What you are asked to do:
Please repeat every entry exactly as written, but skip the pictures.

Stored data:
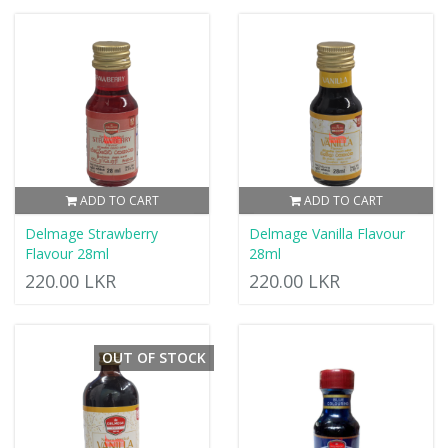
ADD TO CART
ADD TO CART
Delmage Strawberry
Delmage Vanilla Flavour
Flavour 28ml
28ml
220.00 LKR
220.00 LKR
OUT OF STOCK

Response area:
ADD TO CART
ADD TO CART
Delmage Strawberry
Delmage Vanilla Flavour
Flavour 28ml
28ml
220.00 LKR
220.00 LKR
OUT OF STOCK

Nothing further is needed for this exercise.